**YOUR OBJECTIVE:** Using the data below, copy every line that contains the word "więcej".

[Dataset records]
= Beginning of Section =
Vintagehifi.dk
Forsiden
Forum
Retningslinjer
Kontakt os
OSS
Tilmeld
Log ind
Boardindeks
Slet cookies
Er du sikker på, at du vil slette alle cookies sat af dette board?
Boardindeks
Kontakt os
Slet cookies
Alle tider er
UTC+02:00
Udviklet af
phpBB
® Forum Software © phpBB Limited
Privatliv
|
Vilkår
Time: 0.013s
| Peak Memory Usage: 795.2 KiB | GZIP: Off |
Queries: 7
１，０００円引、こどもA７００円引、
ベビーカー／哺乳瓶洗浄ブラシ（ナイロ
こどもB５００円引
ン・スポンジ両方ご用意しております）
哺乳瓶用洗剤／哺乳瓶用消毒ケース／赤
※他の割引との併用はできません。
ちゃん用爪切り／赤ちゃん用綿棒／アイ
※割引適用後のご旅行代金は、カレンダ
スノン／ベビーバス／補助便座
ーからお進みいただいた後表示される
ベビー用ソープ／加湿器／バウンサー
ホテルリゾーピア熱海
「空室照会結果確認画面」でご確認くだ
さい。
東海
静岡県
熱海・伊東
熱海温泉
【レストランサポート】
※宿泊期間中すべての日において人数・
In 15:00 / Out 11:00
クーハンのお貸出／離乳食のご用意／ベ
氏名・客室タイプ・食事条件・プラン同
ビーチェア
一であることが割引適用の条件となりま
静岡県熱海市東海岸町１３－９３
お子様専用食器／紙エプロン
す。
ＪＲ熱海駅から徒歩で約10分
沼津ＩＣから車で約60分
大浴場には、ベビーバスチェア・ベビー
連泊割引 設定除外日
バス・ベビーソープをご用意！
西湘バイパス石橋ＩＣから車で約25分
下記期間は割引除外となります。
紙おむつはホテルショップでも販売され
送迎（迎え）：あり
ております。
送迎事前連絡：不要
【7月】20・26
= End of Section =
= Beginning of Section =
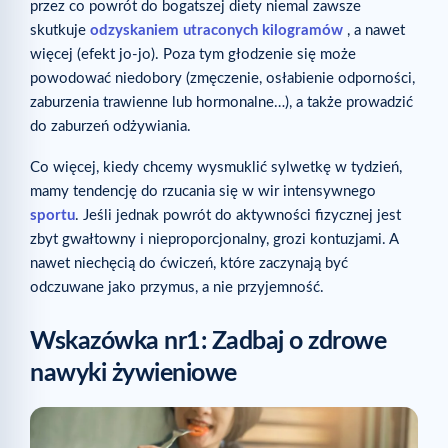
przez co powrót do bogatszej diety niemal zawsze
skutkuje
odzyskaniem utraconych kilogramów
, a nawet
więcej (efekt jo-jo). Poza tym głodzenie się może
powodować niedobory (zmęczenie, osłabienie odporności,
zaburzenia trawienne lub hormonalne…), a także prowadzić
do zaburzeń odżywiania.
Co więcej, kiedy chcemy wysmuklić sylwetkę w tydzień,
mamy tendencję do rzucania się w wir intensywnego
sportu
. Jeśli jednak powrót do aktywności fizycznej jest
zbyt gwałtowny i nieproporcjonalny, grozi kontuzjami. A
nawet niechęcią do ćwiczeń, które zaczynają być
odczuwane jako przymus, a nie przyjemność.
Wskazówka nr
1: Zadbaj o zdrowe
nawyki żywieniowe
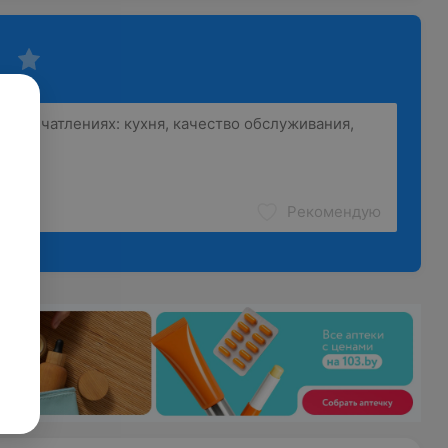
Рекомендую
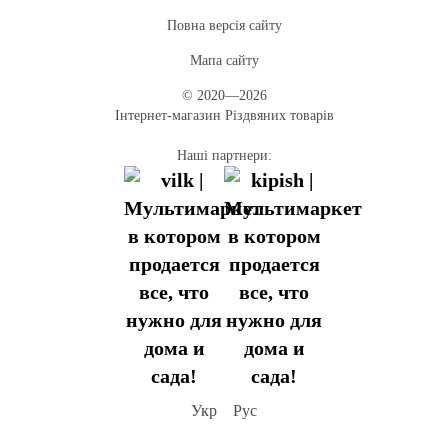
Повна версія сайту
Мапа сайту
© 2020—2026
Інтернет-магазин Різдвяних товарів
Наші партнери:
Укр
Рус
= End of Section =
**ANSWER:**
więcej (efekt jo-jo). Poza tym głodzenie się może
Co więcej, kiedy chcemy wysmuklić sylwetkę w tydzień,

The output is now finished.